(YOUR INSTRUCTIONS):
Repeat the entries below exactly, pictures excluded.

(DATA):

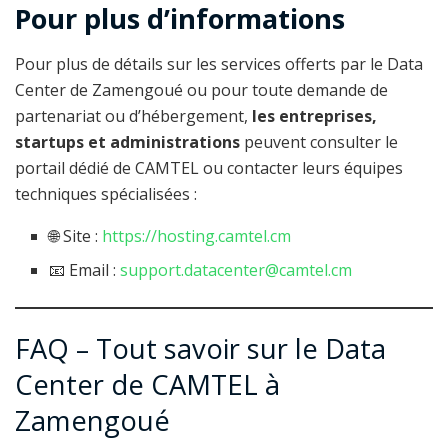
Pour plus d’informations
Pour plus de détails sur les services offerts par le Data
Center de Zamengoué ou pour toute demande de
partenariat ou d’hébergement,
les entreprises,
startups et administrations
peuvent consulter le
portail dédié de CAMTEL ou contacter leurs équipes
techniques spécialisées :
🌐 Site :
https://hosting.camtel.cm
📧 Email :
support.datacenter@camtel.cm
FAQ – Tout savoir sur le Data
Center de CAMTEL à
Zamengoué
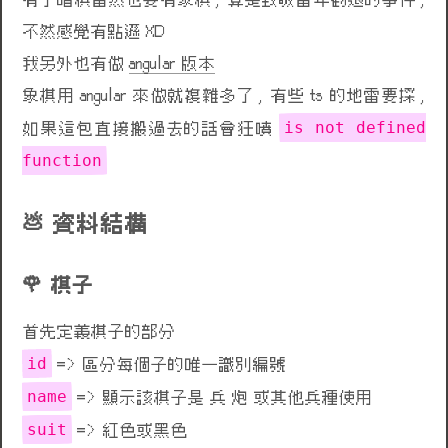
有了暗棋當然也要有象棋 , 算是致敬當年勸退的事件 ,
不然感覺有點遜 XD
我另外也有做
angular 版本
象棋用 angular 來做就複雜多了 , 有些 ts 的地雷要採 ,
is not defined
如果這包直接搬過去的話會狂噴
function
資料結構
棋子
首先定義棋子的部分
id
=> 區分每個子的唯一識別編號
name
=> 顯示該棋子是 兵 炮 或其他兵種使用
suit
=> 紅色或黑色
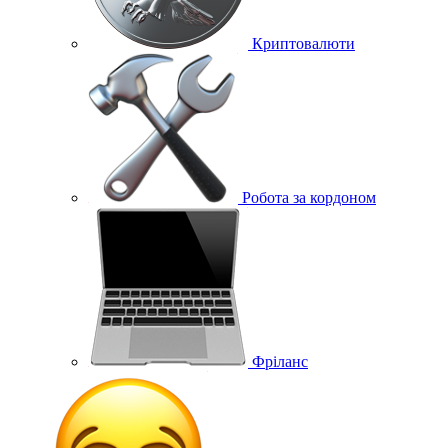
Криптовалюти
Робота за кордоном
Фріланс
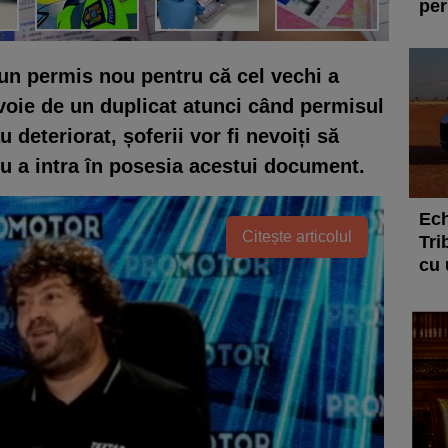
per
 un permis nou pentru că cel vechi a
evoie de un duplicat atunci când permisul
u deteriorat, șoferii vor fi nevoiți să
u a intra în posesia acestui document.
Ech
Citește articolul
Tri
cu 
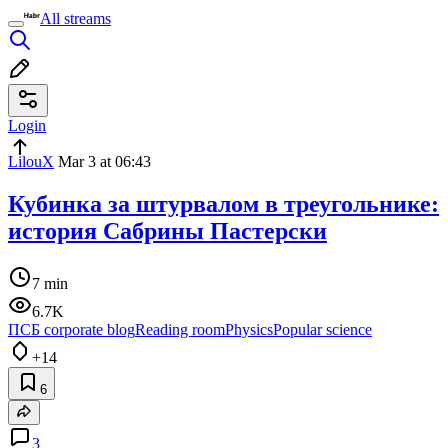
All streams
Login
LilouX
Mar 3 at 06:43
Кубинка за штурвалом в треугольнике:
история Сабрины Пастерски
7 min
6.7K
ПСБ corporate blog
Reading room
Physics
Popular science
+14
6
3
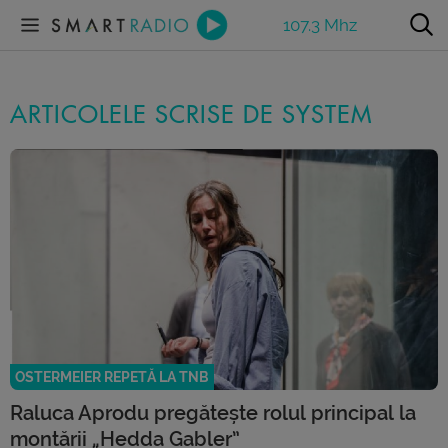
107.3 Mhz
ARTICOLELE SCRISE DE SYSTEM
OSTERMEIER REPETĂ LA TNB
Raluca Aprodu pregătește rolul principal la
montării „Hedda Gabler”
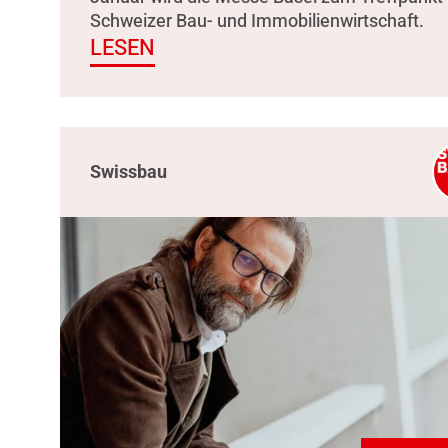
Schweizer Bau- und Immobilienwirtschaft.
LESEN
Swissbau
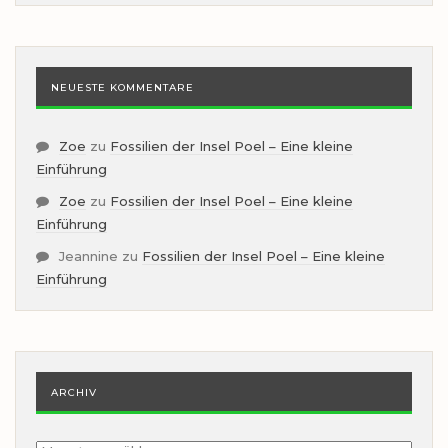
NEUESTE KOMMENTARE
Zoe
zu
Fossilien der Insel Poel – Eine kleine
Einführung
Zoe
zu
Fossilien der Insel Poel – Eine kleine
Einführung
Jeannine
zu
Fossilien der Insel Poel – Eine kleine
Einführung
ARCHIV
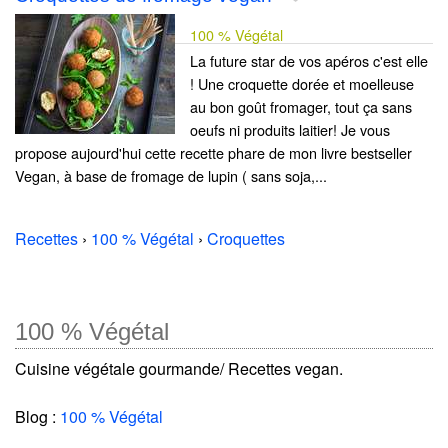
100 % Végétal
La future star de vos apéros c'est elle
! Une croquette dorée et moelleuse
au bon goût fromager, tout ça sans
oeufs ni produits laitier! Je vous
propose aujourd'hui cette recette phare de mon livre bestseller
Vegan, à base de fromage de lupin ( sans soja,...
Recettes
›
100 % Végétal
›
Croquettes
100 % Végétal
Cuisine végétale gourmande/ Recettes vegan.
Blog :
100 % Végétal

(EXERCISE ANSWER):
Pour plus d’informations
Pour plus de détails sur les services offerts par le Data
Center de Zamengoué ou pour toute demande de
partenariat ou d’hébergement,
les entreprises,
startups et administrations
peuvent consulter le
portail dédié de CAMTEL ou contacter leurs équipes
techniques spécialisées :
🌐 Site :
https://hosting.camtel.cm
📧 Email :
support.datacenter@camtel.cm
FAQ – Tout savoir sur le Data
Center de CAMTEL à
Zamengoué
有了暗棋當然也要有象棋 , 算是致敬當年勸退的事件 ,
不然感覺有點遜 XD
我另外也有做
angular 版本
象棋用 angular 來做就複雜多了 , 有些 ts 的地雷要採 ,
is not defined
如果這包直接搬過去的話會狂噴
function
資料結構
棋子
首先定義棋子的部分
id
=> 區分每個子的唯一識別編號
name
=> 顯示該棋子是 兵 炮 或其他兵種使用
suit
=> 紅色或黑色
Криптовалюти
Робота за кордоном
Фріланс
per
 un permis nou pentru că cel vechi a
evoie de un duplicat atunci când permisul
u deteriorat, șoferii vor fi nevoiți să
u a intra în posesia acestui document.
Ech
Citește articolul
Tri
cu 
All streams
Login
LilouX
Mar 3 at 06:43
Кубинка за штурвалом в треугольнике:
история Сабрины Пастерски
7 min
6.7K
ПСБ corporate blog
Reading room
Physics
Popular science
+14
6
3
107.3 Mhz
ARTICOLELE SCRISE DE SYSTEM
OSTERMEIER REPETĂ LA TNB
Raluca Aprodu pregătește rolul principal la
montării „Hedda Gabler”
Schweizer Bau- und Immobilienwirtschaft.
LESEN
Swissbau
NEUESTE KOMMENTARE
Zoe
zu
Fossilien der Insel Poel – Eine kleine
Einführung
Zoe
zu
Fossilien der Insel Poel – Eine kleine
Einführung
Jeannine
zu
Fossilien der Insel Poel – Eine kleine
Einführung
ARCHIV
100 % Végétal
La future star de vos apéros c'est elle
! Une croquette dorée et moelleuse
au bon goût fromager, tout ça sans
oeufs ni produits laitier! Je vous
propose aujourd'hui cette recette phare de mon livre bestseller
Vegan, à base de fromage de lupin ( sans soja,...
Recettes
›
100 % Végétal
›
Croquettes
100 % Végétal
Cuisine végétale gourmande/ Recettes vegan.
Blog :
100 % Végétal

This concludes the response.